Head of Party, United States Pharmacopeia (USP) in Nigeria, Dr. Chimezie Anyakora, told The Guardian that these issues could be addressed by ensuring steady supply of affordable, quality-assured medicines in communities across Nigeria. Anyakora said the importance and focus of the Promoting Quality of Medicines (PQM) programme in the country is working closely with pharmaceutical manufacturers, to correcting for market failures and addressing supply chain issues.
He said: “The PQM programme is funded by the U.S. Agency for International Development (USAID) and implemented by the USP, a nearly 200 year-old American nongovernmental organisation whose mission is to improve global health through public standards and related programs that help ensure the quality, safety, and benefit of medicines and foods.
“In Nigeria and many lower- and middle-income countries throughout the world, the PQM programme is working to prevent a major health challenge–preventing poor-quality medicines from reaching patients. In the context of the worldwide and regional statistics, by the World Health Organisation, Nigeria is one of the PQM programme’s focus countries. Thus, PQM supports the country with expertise from both its headquarters in the U.S. and a local office in Lagos. This intense level of assistance has been going on for the past five years.

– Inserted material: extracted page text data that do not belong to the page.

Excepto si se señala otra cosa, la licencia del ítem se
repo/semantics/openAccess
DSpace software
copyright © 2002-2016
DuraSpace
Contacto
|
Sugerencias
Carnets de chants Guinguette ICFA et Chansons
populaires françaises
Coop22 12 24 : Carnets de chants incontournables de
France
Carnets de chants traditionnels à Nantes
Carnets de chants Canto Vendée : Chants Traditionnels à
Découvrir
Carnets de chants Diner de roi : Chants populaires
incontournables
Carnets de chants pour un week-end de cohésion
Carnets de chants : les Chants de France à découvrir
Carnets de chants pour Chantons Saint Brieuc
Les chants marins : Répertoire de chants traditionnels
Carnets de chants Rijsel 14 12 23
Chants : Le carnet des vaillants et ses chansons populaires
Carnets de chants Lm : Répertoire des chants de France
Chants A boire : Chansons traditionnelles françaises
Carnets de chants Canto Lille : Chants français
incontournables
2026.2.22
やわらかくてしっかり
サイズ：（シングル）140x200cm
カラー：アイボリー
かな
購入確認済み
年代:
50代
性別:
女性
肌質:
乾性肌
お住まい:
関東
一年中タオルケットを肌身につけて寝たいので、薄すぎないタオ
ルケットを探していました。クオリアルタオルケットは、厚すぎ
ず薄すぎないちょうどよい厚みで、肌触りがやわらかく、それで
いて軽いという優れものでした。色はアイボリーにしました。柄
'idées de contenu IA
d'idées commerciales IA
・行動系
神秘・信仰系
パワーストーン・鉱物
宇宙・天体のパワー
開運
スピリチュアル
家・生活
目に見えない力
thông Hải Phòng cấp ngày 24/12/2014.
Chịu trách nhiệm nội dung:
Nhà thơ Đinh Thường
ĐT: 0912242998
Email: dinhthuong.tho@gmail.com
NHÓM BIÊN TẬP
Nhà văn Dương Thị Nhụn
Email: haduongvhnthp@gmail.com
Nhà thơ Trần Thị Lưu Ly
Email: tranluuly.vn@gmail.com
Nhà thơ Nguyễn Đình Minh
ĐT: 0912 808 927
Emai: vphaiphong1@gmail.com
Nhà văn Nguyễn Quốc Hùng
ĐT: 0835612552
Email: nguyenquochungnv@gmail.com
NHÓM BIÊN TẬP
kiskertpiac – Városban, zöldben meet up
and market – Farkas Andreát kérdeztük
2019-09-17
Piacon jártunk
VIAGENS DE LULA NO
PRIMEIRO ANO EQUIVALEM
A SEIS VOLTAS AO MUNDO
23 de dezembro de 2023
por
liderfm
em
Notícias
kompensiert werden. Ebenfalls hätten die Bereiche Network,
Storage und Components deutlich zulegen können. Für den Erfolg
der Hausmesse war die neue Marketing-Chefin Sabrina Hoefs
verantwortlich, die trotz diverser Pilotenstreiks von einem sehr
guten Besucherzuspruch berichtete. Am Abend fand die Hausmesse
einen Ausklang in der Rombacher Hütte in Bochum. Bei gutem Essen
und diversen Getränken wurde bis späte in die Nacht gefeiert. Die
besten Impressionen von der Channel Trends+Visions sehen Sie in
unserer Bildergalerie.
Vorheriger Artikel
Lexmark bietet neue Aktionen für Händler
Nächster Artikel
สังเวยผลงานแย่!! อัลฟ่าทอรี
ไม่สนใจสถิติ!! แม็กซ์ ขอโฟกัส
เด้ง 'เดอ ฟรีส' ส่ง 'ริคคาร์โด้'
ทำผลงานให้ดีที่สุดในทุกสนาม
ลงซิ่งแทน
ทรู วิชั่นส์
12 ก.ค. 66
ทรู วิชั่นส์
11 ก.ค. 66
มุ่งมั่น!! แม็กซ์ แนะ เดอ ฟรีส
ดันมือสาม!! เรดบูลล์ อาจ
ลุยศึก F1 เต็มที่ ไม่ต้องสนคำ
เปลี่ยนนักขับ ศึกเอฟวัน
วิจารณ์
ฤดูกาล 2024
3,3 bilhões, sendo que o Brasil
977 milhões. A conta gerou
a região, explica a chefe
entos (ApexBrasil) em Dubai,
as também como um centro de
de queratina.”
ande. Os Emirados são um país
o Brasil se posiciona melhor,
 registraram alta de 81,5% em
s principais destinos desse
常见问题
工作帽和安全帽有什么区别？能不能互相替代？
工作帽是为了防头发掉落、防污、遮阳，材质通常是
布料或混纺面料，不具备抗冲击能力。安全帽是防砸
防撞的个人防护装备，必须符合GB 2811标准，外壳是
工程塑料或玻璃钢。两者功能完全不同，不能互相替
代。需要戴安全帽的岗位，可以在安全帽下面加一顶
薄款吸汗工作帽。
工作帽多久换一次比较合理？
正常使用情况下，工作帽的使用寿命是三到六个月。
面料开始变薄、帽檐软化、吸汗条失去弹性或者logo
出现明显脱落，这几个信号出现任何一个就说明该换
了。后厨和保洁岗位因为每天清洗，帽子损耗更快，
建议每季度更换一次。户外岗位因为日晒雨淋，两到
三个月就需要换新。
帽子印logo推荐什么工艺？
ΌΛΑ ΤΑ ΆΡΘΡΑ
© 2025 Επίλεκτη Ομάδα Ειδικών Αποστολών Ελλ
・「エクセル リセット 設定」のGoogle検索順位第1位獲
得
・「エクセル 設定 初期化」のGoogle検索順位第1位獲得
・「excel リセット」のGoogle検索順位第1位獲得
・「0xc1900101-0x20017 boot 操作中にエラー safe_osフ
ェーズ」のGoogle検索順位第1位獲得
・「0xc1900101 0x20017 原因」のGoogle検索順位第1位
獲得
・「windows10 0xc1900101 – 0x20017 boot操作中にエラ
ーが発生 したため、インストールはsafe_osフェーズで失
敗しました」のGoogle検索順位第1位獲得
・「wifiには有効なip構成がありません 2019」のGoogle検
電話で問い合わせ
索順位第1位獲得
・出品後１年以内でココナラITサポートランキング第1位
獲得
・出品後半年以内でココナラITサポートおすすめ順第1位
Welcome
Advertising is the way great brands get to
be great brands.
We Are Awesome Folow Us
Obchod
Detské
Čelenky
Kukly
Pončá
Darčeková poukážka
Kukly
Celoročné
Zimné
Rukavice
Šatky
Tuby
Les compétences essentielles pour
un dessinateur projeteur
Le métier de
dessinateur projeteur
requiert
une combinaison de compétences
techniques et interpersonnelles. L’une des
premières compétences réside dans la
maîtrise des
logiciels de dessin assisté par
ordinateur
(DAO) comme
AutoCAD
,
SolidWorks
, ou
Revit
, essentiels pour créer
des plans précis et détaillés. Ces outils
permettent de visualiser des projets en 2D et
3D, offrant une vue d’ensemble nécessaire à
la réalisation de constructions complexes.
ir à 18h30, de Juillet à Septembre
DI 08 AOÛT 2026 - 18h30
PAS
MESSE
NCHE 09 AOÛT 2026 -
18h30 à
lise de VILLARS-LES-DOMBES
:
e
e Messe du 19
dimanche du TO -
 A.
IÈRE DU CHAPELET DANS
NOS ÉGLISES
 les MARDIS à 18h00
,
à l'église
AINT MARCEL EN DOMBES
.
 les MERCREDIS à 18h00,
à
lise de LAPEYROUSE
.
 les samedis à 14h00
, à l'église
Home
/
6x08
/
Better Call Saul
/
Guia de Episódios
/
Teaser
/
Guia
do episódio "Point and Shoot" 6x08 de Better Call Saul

“One of our main objectives is to ensure the sustainability of our activities when the programme ends in September 2019. This will come through a combination of country ownership and collaboration with future programmes like PQM.
“The PQM programme works with governments to strengthen regulatory systems and with manufacturers to increase the supply of quality-assured medicines. Like in any programme funded by USAID, PQM considers the in-country organisations it supports to be partners and seeks to meet those organisations’ goals.
“On the regulatory side, our partner in Nigeria is the NAFDAC. Regulators like NAFDAC are essential in ensuring the quality of medicines in the country because they are in charge of approving new medicines for the national market and monitoring the quality of medicines in circulation. PQM is particularly working to ensure that NAFDAC’s product testing laboratories gain accreditation from the International Organisation for Standardisation (ISO), which means their facilities and the tests they conduct meet international standards. In other words, the results of any test they conduct will be recognised and accepted worldwide.”